In August 2018, a San Francisco jury found Monsanto Company liable for Dewayne Johnson’s non-Hodgkin’s lymphoma.
Johnson, an African-American who served as school groundskeeper, claimed his disease was caused by four years of routinely applying Monsanto’s Roundup weed killer on school property. The jury awarded $39 million in compensatory damages for medical costs and future lost income, and $250 million in “punitive,” damages, finding that Monsanto acted with “malice.”
In October, San Francisco Superior Court Judge Suzanne Bolanos affirmed the jury verdict, but she also held that the California Constitution limits punitive damages to no more than compensatory damages. She reduced overall damages awarded to $78 million, subject to Johnson’s agreement. Johnson may have fewer than three years to live and he accepted the ruling on November 1.

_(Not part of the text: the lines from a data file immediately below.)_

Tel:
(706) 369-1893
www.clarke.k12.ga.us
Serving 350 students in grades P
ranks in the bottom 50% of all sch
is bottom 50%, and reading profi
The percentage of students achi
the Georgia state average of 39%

Monsanto, a unit of the transnational chemical and drug giant Bayer AG, consistently denies that Roundup or its “active ingredient,” glyphosate, causes cancer. But Monsanto has also tried to undermine a 2015 finding classifying glyphosate as “probably carcinogenic in humans,” as determined by the International Agency for Research on Cancer (IARC), part of the World Health Organization. Monsanto never tested the carcinogenicity of Roundup “formulations” containing glyphosate along with other ingredients, which the company may consider proprietary.
As Johnson’s experience demonstrates, glyphosate/Roundup is used to kill weeds in residential and public recreational settings. Glyphosate is also applied in agriculture. In the Pacific Northwest, use of this weed killer includes wheat, sugar beets, pastures, and the floors of orchard crops.

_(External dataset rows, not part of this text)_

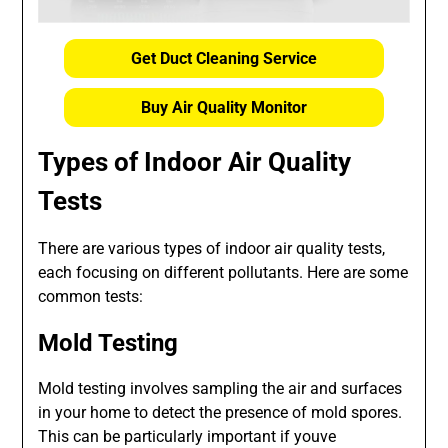
Get Duct Cleaning Service
Buy Air Quality Monitor
Types of Indoor Air Quality
Tests
There are various types of indoor air quality tests,
each focusing on different pollutants. Here are some
common tests:
Mold Testing
Mold testing involves sampling the air and surfaces
in your home to detect the presence of mold spores.
This can be particularly important if youve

Negative publicity around the chemical has already had an impact on a glyphosate application in the region. When Pope Resources, a private timber company, proposed spraying glyphosate over its land in northern Kitsap County, Washington, the Kitsap Environmental Coalition filed an appeal with the Washington State Pollution Hearings Control Board. In response, Pope announced it would delay spraying until February 2019, when the appeal hearing is scheduled.
But concerns in Cascadia for the weed killer’s effects date back further. When Sightline last covered glyphosate and Roundup, we reported that Monsanto created genetically modified crops resistant to this particular herbicide. In June 2013, Monsanto’s glyphosate-resistant wheat was found in the field of an Oregon grower who had planted traditional, unmodified wheat. US wheat growers, including organic growers, worried that this contamination would damage exports to Japan and other countries, including the European Union, where genetically modified foods are poorly received. As a result, the Center for Food Safety and several Northwest wheat growers filed a class-action lawsuit against Monsanto.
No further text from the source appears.